Goal of the exercise → Transcribe each record word for word. Skip the images.

Task data →
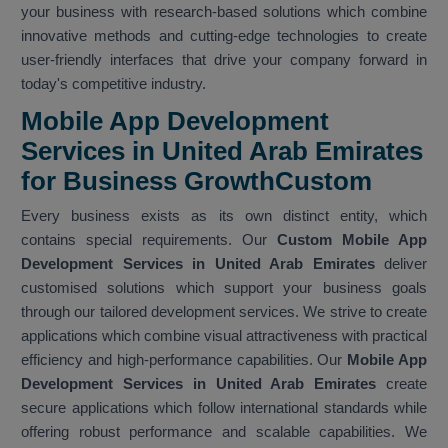
your business with research-based solutions which combine
innovative methods and cutting-edge technologies to create
user-friendly interfaces that drive your company forward in
today's competitive industry.
Mobile App Development
Services in United Arab Emirates
for Business GrowthCustom
Every business exists as its own distinct entity, which
contains special requirements. Our
Custom Mobile App
Development Services in United Arab Emirates
deliver
customised solutions which support your business goals
through our tailored development services. We strive to create
applications which combine visual attractiveness with practical
efficiency and high-performance capabilities. Our
Mobile App
Development Services in United Arab Emirates
create
secure applications which follow international standards while
offering robust performance and scalable capabilities. We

Written response →
your business with research-based solutions which combine
innovative methods and cutting-edge technologies to create
user-friendly interfaces that drive your company forward in
today's competitive industry.
Mobile App Development
Services in United Arab Emirates
for Business GrowthCustom
Every business exists as its own distinct entity, which
contains special requirements. Our
Custom Mobile App
Development Services in United Arab Emirates
deliver
customised solutions which support your business goals
through our tailored development services. We strive to create
applications which combine visual attractiveness with practical
efficiency and high-performance capabilities. Our
Mobile App
Development Services in United Arab Emirates
create
secure applications which follow international standards while
offering robust performance and scalable capabilities. We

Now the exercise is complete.